Теплы и мягки вечера,
утра прозрачны дали,
Что для меня весны пора?
Душа моя в печали…
…Не смею боль открыть свою,
Искать в тебе участья,
Хоть скорбь, что ото всех таю,
Мне сердце рвет на части…
Стихи отвлекли Ретта от суровой действительности. Однако, проходя мимо раскрытой двери, он все же ловил себя на мысли, что ему интересно происходящее там. Это мешало Ретту сосредоточиться.
Наконец, словно устав бороться с искушением, он подошел к кровати и, отложив книгу, нырнул в постель, потом дунул на свечу.

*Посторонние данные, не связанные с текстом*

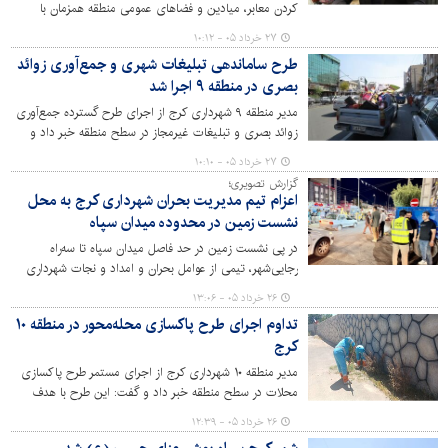
کردن معابر، میادین و فضاهای عمومی منطقه همزمان با
فرارسیدن ماه محرم خبر داد و گفت: این اقدامات با هدف
۲۷ خرداد ۰۵ - ۱۰:۱۲
پاسداشت شعائر حسینی، ترویج فرهنگ عاشورا و ایجاد
طرح ساماندهی تبلیغات شهری و جمع‌آوری زوائد
فضایی معنوی برای شهروندان و عزاداران انجام شده است.
بصری در منطقه ۹ اجرا شد
مدیر منطقه ۹ شهرداری کرج از اجرای طرح گسترده جمع‌آوری
زوائد بصری و تبلیغات غیرمجاز در سطح منطقه خبر داد و
گفت: ارتقای کیفیت منظر شهری و ساماندهی فضاهای
۲۷ خرداد ۰۵ - ۱۰:۱۰
عمومی از اولویت‌های مدیریت شهری در منطقه ۹ است.
گزارش تصویری؛
اعزام تیم مدیریت بحران شهرداری کرج به محل
نشست زمین در محدوده میدان سپاه
در پی نشست زمین در حد فاصل میدان سپاه تا سه‌راه
رجایی‌شهر، تیمی از عوامل بحران و امداد و نجات شهرداری
کرج به محل حادثه اعزام شده و ضمن بررسی عوامل، مشکل را
۲۶ خرداد ۰۵ - ۱۳:۰۶
برطرف کردند.
تداوم اجرای طرح پاکسازی محله‌محور در منطقه ۱۰
کرج
مدیر منطقه ۱۰ شهرداری کرج از اجرای مستمر طرح پاکسازی
محلات در سطح منطقه خبر داد و گفت: این طرح با هدف
ارتقای کیفیت خدمات شهری، بهبود سیمای شهری و افزایش
۲۶ خرداد ۰۵ - ۱۲:۳۹
رضایتمندی شهروندان به‌صورت محله‌محور در حال اجراست.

Тут в памяти Ретта Батлера возник образ его покойной жены Скарлетт О'Хара. Она предстала перед ним именно в таком виде, в каком он ее запомнил: причесанная по старинной моде послевоенного времени, с горящим взглядом своих ярко-зеленых глаз.
Скарлетт сидела в кресле и плакала. Время от времени она поднимала на Ретта глаза, потом снова принималась всхлипывать.
– Я должна тебе рассказать все… – проговорила Скарлетт сквозь слезы. – Мне нужно объяснить тебе все, что происходит… Я должна чувствовать, что ты рядом… верить, что ты поможешь…
Этот образ сразу же сменился другим. Длинная развевающаяся белая вуаль – фата, которую молодая Скарлетт старается стащить со своей головы, высвободить запутавшиеся в ней волосы.
И этот образ пропал… Батлер как будто очнулся ото сна и посмотрел вокруг. Полная темнота стояла в комнате. Только узенькая полоска света падала на пол из-за полуприкрытой двери.
Ретт заворочался в постели, стараясь заснуть, однако сон, как неуловимая птица ночи, только махнул крыльями где-то совсем близко от ресниц Батлера, и умчался безвозвратно в черную даль, пропав навсегда, как и молодость, оставив бедного старика одного наедине со своими безрадостными воспоминаниями.
Батлер слабо застонал. Он не выдержал, кряхтя, встал, подошел к окну, открыл его. Свежий ночной ветер ворвался в квартиру. Ретт почувствовал в этом ветре едва уловимый запах океана и зажмурил глаза.
Вот бы снарядить корабль и отправиться далеко-далеко… Ко всем тем берегам, где Ретту довелось побывать за долгую, но так быстро прошедшую жизнь…
Налетевший ветерок, принесший с собой такие волнительные запахи, странным образом успокоил нервы старика. Ретт Батлер затворил окно и вернулся к кровати. Улегшись на нее, он закрыл глаза и задремал.
Однако через некоторое время он открыл их снова и принялся соображать, что же его могло разбудить. Какой-то шорох доносился со стороны двери.
Ретт повернулся к ней лицом и увидел, как дверь, ведущая в его кабинет, бесшумно закрывается, тут до его слуха донеслись другие приглушенные голоса и тихий смех. Затем он услышал, как кто-то пробежал по соседней комнате – звук был шаркающий, бежали явно босиком.